Barent Barentsz Grol verkreeg op 27 november 1670 de windbrief voor de molen De Gerechtigheid. Deze molen werd op de westoever van de Zuiderwatering gebouwd ter hoogte van de Petsloot. Er werd altijd vanuit gegaan dat deze Gerechtigheid – er stond ook nog een paltrok met deze naam in Westzaandam – als pelmolen werd gebouwd.

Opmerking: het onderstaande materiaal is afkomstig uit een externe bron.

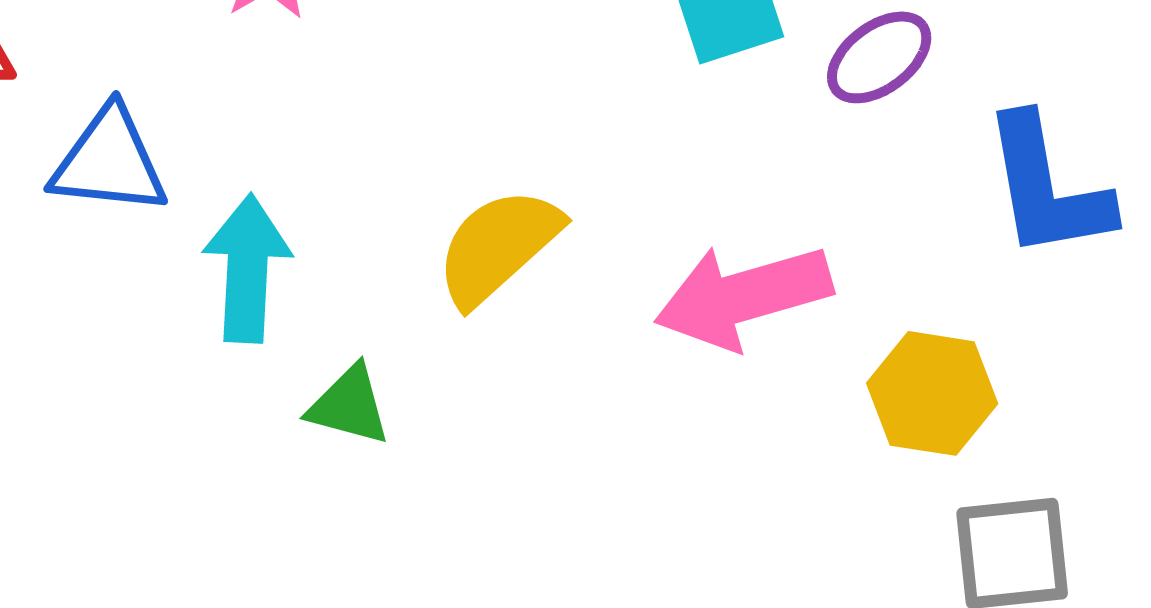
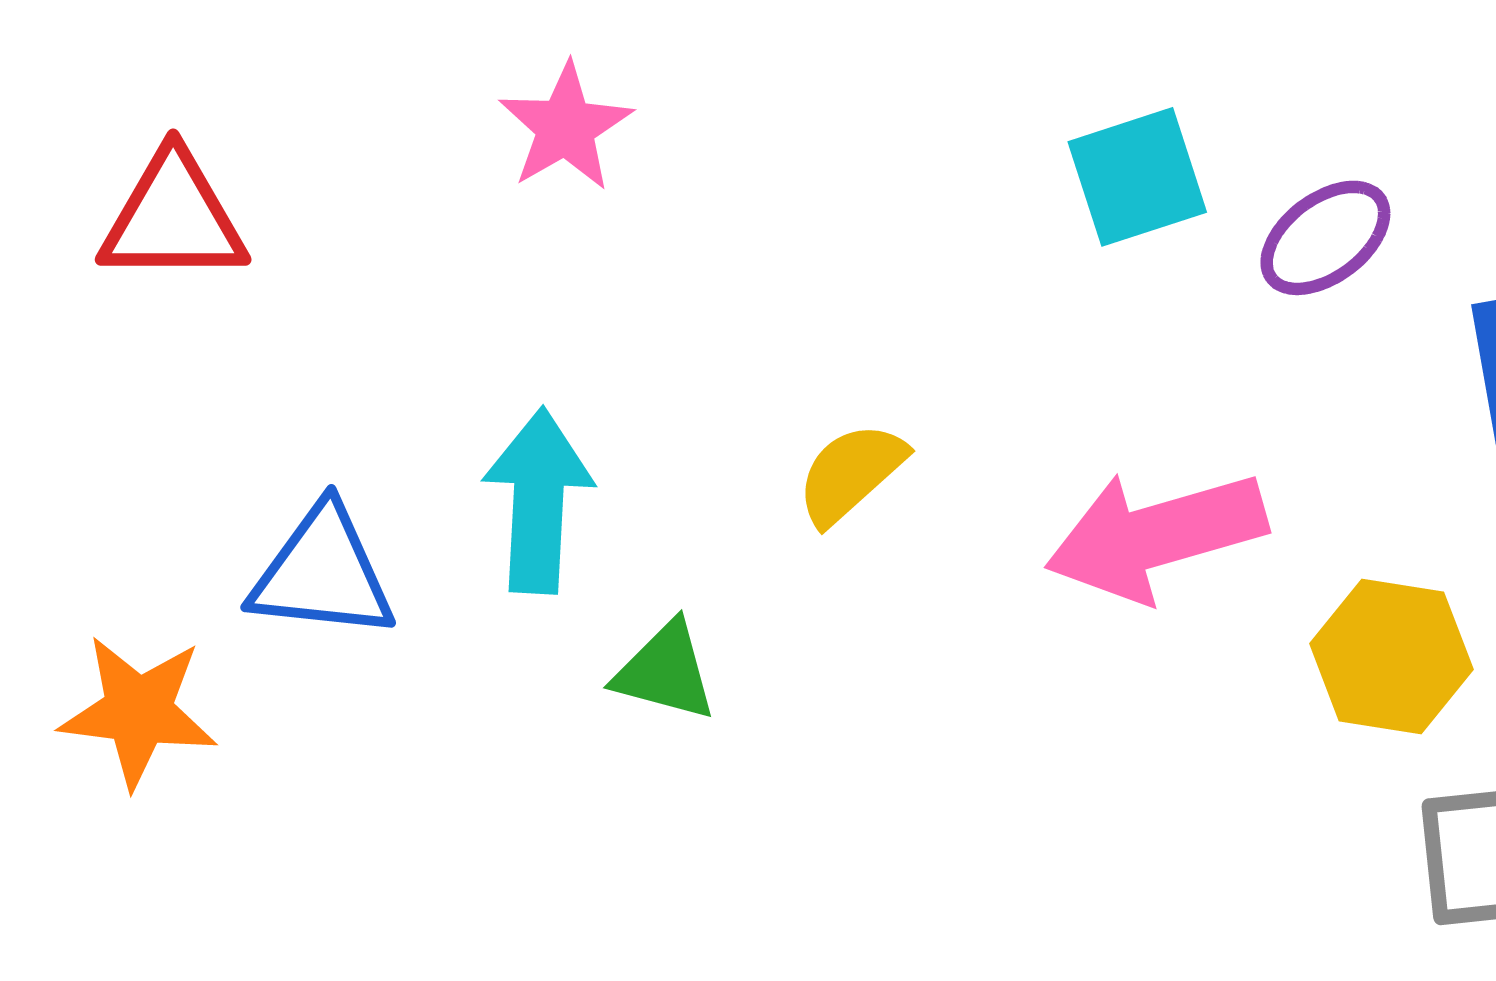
blue triangle: (109, 161) -> (323, 573), moved
yellow semicircle: (498, 246) -> (851, 473), size x0.7

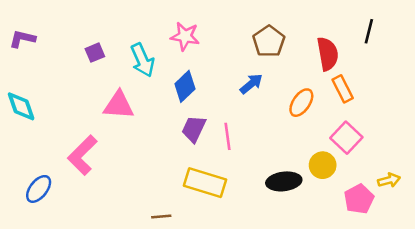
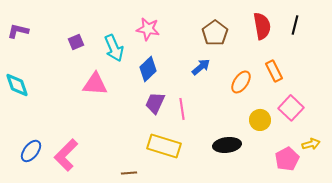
red semicircle: (328, 54) -> (262, 26), moved
pink square: (346, 138) -> (291, 108), moved
pink L-shape: (82, 155) -> (66, 155), moved
yellow circle: (323, 165) -> (260, 120), moved

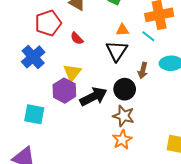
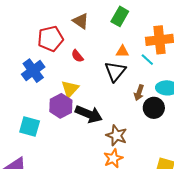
black circle: (125, 89) -> (154, 108), moved
black arrow: (93, 97) -> (89, 114), turned 44

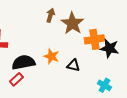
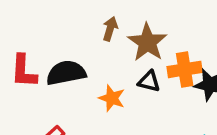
black semicircle: (23, 62) -> (66, 73), moved
black triangle: (73, 65) -> (149, 81), moved

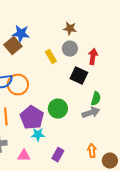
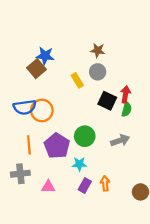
red arrow: (93, 57) -> (125, 94), moved
green semicircle: (96, 99) -> (127, 109), moved
cyan star: (38, 135) -> (79, 164), moved
orange arrow: (92, 151) -> (105, 183), moved

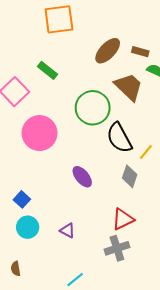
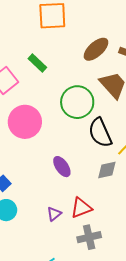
gray diamond: (130, 176) -> (107, 170), turned 55
red triangle: (123, 219) -> (81, 208), moved
purple triangle: (67, 231) -> (54, 214), moved, turned 49

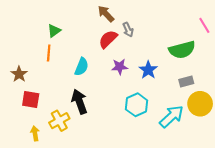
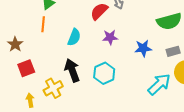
blue star: (148, 70) -> (143, 48), moved, turned 30
red square: (31, 100) -> (26, 68), turned -30
cyan hexagon: (137, 105) -> (104, 73), moved

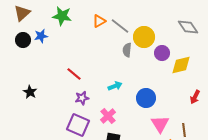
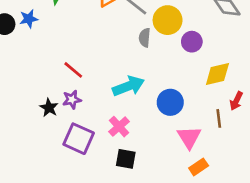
yellow diamond: (181, 65) -> (217, 74), moved
cyan arrow: (115, 86) -> (128, 86), size x1.6
black star: (30, 92) -> (49, 108), moved
purple star: (82, 98) -> (72, 100), moved
brown line: (184, 130) -> (219, 118), moved

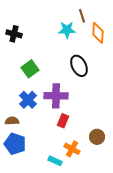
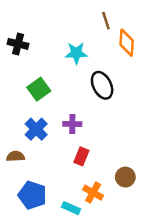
cyan star: (67, 30) -> (76, 53), moved
purple cross: (56, 96) -> (72, 124), size x0.6
blue pentagon: (15, 144) -> (32, 195), moved

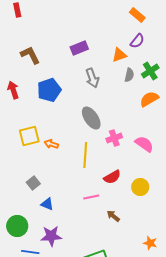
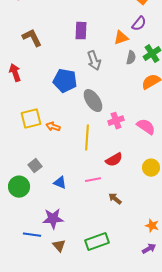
purple rectangle: (79, 48) -> (81, 31), turned -66
blue pentagon: (49, 90) -> (65, 81), moved, turned 30
yellow circle: (140, 187) -> (151, 168), moved
blue triangle: (47, 204) -> (60, 183), moved
green circle: (17, 226) -> (19, 187), moved

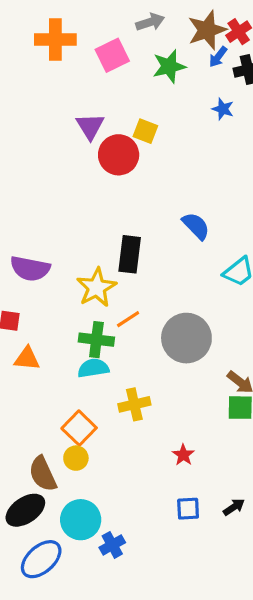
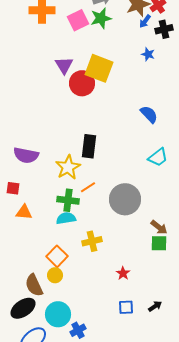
green star: (169, 66) -> (101, 18), moved
yellow square: (145, 131) -> (99, 68), size x1.8
blue semicircle: (196, 226) -> (149, 114), moved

Uit het register van de windpachten van de Ambachtsheerlijkheid Westzaanen blijkt echter dat Grol de molen als verfmolen liet inschrijven. Schout en schepenen bepaalden dat er jaarijks 3 pond Vlaamse Groten van Veertig ’t pond moest worden betaald aan de Ambachtsheerlijkheid, die het hele bestuur op de westoever van de Zaan onder zijn beheer had. Dit stond gelijk aan drie gulden .
De Gerechtigheid dook pas op 3 februari 1686 op als ‘peldergarstmolen’. Op die dag verzekerde Pieter Sijbrantsz Stickel als voogd over Grietie Claes, de weduwe van Barent Grol, de molen tegen brand.
Pieter Boorsma kon geen gegevens vinden over het verdwijnen van De Gerechtigheid. De molen bestond in elk geval nog in 1724. Drie jaar eerder verzekerde Klaas Boy de lading van de molen, maar op 2 maart 1724 liet hij de verzekering weer royeren .
Vermoedelijk is de molen kort daarop afgebroken, want toen Cornelis Mens, Jan Bont en Jacob van Sante in de winter van 1726 tijdens een schaatstocht door de Zaanstreek hun bekende molenlijst samenstelden, figureerde De Gerechtigheid daar niet meer op. Ook de naam van Klaas Boy kwam niet voor op de lijst. De drie Zaandamse schaatsenrijders, van wie Van Sante zelf moleneigenaar was, noteerden in Westzaandam maar vier pelmolens: De Korendrager, De Hoop of Zandkraai, De Rosbaijer en De Liefde.